◆ **LISTED RECORDS**

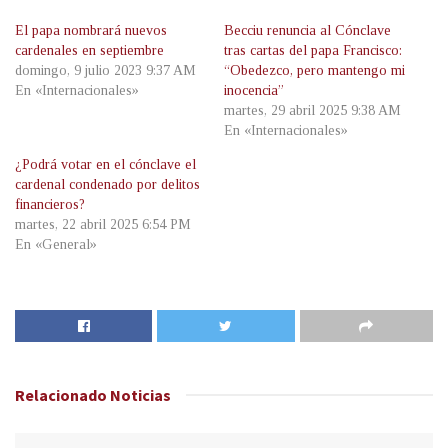
El papa nombrará nuevos
Becciu renuncia al Cónclave
cardenales en septiembre
tras cartas del papa Francisco:
domingo, 9 julio 2023 9:37 AM
“Obedezco, pero mantengo mi
En «Internacionales»
inocencia”
martes, 29 abril 2025 9:38 AM
En «Internacionales»
¿Podrá votar en el cónclave el
cardenal condenado por delitos
financieros?
martes, 22 abril 2025 6:54 PM
En «General»
Relacionado
Noticias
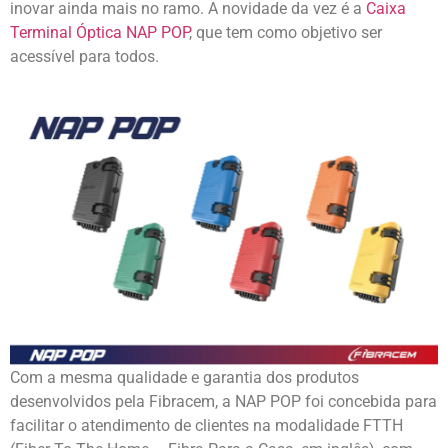
inovar ainda mais no ramo. A novidade da vez é a
Caixa
Terminal Óptica NAP POP
, que tem como objetivo ser
acessível para todos.
Com a mesma qualidade e garantia dos produtos
desenvolvidos pela Fibracem, a NAP POP foi concebida para
facilitar o atendimento de clientes na modalidade FTTH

◆ **PROBLEM TO SOLVE**
Print every line above exactly as given, but not the pictures.

◆ **FINISHED TASK**
El papa nombrará nuevos
Becciu renuncia al Cónclave
cardenales en septiembre
tras cartas del papa Francisco:
domingo, 9 julio 2023 9:37 AM
“Obedezco, pero mantengo mi
En «Internacionales»
inocencia”
martes, 29 abril 2025 9:38 AM
En «Internacionales»
¿Podrá votar en el cónclave el
cardenal condenado por delitos
financieros?
martes, 22 abril 2025 6:54 PM
En «General»
Relacionado
Noticias
inovar ainda mais no ramo. A novidade da vez é a
Caixa
Terminal Óptica NAP POP
, que tem como objetivo ser
acessível para todos.
Com a mesma qualidade e garantia dos produtos
desenvolvidos pela Fibracem, a NAP POP foi concebida para
facilitar o atendimento de clientes na modalidade FTTH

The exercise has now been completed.